EXERCISE AIM:
Go through the records below and show every line with the string "header".

MATERIAL SHOWN:
**********

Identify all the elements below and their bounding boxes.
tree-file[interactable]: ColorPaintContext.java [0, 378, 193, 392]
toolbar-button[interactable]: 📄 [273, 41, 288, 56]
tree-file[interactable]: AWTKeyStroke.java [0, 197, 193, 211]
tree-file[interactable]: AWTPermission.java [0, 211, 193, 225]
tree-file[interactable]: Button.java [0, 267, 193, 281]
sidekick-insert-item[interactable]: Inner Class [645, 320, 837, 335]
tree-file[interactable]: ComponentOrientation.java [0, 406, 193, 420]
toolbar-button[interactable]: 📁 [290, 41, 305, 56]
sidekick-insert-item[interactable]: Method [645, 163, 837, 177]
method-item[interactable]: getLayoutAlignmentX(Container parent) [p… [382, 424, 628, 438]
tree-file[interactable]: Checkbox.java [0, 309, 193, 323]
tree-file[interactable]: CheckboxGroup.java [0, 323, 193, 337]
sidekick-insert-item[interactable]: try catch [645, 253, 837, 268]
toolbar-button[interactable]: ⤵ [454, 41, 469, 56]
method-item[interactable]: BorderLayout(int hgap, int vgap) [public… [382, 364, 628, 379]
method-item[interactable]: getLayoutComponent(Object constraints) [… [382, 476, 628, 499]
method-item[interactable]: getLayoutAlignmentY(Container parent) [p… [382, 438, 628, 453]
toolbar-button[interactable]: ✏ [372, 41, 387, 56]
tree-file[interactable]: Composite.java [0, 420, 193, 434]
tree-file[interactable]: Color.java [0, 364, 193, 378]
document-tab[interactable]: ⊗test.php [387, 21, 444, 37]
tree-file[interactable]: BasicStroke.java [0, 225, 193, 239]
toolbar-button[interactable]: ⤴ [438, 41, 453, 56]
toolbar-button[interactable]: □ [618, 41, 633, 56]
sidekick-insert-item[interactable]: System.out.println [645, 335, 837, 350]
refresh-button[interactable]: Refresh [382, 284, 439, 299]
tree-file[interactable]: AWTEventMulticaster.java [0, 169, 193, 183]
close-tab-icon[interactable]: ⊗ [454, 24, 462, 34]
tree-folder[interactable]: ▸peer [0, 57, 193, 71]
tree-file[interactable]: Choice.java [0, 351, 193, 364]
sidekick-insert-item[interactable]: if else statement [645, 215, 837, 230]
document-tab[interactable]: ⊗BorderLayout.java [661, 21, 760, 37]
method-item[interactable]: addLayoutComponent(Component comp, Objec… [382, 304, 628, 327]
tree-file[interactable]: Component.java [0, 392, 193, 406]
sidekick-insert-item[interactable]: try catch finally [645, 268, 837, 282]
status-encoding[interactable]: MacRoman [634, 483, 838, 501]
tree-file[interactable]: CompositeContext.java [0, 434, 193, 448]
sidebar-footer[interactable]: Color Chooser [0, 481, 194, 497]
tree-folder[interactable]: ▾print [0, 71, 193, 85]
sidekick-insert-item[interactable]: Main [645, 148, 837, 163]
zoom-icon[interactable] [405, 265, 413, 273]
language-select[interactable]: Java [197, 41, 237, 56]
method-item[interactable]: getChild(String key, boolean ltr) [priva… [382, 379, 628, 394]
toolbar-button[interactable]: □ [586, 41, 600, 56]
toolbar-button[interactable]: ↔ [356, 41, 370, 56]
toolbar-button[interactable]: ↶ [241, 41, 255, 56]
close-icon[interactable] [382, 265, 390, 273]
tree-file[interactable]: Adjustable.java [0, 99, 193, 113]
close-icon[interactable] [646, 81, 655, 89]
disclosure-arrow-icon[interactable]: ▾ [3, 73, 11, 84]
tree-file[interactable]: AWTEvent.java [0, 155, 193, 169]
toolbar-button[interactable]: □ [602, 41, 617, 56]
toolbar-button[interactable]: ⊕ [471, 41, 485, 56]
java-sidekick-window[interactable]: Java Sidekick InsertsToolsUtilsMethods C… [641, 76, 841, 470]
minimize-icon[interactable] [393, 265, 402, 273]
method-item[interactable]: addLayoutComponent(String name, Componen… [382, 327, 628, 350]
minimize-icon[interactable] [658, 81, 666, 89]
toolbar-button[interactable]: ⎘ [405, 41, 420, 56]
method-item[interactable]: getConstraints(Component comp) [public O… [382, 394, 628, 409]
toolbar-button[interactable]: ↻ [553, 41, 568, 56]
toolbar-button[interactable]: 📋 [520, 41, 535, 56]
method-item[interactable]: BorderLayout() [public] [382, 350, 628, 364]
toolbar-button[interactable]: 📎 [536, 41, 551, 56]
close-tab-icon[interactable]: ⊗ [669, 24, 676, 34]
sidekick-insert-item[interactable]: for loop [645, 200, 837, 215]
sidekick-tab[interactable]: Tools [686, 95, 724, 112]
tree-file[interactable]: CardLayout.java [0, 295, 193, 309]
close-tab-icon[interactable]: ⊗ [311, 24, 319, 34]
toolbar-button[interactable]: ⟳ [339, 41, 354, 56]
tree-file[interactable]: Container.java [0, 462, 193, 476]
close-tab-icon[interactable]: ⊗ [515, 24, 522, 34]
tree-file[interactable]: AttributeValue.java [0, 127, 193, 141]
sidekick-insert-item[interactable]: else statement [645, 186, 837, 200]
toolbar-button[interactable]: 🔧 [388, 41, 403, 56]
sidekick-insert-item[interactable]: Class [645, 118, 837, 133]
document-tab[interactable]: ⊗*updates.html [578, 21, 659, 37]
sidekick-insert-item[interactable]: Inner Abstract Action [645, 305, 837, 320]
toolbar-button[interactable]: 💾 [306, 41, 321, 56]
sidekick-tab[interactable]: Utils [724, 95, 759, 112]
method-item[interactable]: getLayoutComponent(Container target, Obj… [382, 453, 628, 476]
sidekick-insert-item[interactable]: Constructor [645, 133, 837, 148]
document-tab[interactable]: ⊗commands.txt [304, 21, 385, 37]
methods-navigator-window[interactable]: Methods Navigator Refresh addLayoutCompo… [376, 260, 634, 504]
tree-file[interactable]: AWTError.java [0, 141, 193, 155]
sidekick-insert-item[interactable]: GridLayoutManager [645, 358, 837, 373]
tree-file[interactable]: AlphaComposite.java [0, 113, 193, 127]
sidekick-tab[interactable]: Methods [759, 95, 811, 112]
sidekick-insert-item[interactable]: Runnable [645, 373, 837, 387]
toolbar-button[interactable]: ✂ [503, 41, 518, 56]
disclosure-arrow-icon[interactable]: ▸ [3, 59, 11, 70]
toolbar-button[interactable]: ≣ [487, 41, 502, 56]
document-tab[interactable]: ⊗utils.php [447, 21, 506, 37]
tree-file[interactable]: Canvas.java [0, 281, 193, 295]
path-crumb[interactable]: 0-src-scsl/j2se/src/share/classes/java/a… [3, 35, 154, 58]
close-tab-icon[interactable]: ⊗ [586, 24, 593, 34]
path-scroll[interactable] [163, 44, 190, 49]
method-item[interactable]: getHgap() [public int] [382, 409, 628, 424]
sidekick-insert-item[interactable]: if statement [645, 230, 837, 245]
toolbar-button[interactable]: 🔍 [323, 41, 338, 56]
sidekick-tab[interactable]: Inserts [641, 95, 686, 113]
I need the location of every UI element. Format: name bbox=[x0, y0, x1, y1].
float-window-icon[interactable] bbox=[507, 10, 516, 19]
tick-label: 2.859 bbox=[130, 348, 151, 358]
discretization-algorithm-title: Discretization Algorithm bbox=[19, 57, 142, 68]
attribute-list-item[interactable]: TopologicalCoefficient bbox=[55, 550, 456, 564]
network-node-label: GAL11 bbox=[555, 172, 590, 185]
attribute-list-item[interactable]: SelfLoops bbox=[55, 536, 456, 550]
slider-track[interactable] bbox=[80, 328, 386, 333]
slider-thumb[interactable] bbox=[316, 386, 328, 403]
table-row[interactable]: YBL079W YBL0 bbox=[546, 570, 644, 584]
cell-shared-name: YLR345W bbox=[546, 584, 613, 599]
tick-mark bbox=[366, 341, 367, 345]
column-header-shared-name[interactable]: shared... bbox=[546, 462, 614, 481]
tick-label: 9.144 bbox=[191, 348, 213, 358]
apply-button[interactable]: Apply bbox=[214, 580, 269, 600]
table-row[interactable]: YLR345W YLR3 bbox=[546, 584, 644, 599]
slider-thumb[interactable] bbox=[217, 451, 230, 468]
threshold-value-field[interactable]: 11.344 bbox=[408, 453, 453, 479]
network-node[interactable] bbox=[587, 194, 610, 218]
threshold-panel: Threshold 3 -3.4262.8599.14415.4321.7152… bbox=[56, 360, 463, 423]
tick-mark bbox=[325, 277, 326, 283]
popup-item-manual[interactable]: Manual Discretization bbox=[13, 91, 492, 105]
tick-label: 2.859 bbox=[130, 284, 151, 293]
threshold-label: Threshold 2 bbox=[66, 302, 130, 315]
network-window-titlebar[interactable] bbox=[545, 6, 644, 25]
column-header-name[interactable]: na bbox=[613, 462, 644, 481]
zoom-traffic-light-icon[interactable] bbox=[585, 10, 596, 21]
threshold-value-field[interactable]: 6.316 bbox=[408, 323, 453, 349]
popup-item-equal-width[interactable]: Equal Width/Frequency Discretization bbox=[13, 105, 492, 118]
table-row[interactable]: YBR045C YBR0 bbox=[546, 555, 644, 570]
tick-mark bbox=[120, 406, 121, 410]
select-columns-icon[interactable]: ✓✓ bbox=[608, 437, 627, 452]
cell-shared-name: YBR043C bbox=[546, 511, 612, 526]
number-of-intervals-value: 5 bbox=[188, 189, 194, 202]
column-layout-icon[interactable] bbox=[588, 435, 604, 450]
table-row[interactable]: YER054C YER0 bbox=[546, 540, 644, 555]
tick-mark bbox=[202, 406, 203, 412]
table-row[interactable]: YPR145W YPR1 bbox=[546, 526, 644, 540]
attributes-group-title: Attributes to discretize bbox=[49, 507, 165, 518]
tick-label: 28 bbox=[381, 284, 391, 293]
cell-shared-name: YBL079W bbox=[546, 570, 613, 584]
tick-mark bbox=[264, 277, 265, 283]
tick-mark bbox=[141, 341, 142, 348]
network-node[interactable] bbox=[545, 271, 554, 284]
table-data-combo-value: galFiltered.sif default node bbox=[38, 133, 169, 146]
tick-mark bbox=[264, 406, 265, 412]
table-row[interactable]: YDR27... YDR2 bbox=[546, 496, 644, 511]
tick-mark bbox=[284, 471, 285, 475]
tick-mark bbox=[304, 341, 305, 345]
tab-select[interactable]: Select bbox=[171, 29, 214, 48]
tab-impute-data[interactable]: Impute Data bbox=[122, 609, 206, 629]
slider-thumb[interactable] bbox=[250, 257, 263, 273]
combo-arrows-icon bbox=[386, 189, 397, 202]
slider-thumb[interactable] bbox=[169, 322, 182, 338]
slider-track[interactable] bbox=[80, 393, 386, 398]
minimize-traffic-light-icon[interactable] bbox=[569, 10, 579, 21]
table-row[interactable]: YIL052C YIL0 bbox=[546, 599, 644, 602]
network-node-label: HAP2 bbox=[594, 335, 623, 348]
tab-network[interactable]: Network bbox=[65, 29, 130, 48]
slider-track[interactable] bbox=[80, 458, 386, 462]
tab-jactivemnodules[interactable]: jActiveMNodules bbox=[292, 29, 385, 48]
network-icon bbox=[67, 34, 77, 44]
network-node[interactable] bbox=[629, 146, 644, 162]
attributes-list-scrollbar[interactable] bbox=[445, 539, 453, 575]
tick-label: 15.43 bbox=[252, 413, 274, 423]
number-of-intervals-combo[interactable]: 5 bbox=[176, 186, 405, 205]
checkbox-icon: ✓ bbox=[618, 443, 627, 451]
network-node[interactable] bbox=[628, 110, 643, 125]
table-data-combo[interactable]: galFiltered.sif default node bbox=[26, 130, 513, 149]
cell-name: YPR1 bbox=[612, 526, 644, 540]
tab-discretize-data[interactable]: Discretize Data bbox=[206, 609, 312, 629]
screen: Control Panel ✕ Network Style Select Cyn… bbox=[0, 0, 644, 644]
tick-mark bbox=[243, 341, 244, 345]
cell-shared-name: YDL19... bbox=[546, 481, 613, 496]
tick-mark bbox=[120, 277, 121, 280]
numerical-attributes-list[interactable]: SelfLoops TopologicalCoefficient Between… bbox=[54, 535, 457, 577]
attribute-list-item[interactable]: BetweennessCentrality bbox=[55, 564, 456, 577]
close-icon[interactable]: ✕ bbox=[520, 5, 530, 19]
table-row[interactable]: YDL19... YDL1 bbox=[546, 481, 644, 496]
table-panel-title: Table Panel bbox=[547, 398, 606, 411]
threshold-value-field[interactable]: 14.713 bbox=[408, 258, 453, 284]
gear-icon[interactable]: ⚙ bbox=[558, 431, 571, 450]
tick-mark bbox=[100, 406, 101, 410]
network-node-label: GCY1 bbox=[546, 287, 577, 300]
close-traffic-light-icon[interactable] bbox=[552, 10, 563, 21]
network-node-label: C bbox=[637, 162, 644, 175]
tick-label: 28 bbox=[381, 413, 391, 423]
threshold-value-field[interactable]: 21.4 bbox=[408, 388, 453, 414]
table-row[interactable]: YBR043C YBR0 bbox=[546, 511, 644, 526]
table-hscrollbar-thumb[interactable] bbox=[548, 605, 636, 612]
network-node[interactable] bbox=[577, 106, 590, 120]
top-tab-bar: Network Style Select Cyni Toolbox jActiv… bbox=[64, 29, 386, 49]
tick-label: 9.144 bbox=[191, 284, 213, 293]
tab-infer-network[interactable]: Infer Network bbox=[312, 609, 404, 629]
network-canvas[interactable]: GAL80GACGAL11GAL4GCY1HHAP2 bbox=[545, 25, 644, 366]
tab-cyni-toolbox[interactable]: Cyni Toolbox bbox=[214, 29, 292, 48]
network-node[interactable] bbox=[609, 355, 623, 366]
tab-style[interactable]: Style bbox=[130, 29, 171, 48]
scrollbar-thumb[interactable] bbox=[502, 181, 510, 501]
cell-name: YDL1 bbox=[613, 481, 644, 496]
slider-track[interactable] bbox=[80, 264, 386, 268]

**********

RESULT OF THIS EXERCISE:
column-header-shared-name[interactable]: shared... bbox=[546, 462, 614, 481]
column-header-name[interactable]: na bbox=[613, 462, 644, 481]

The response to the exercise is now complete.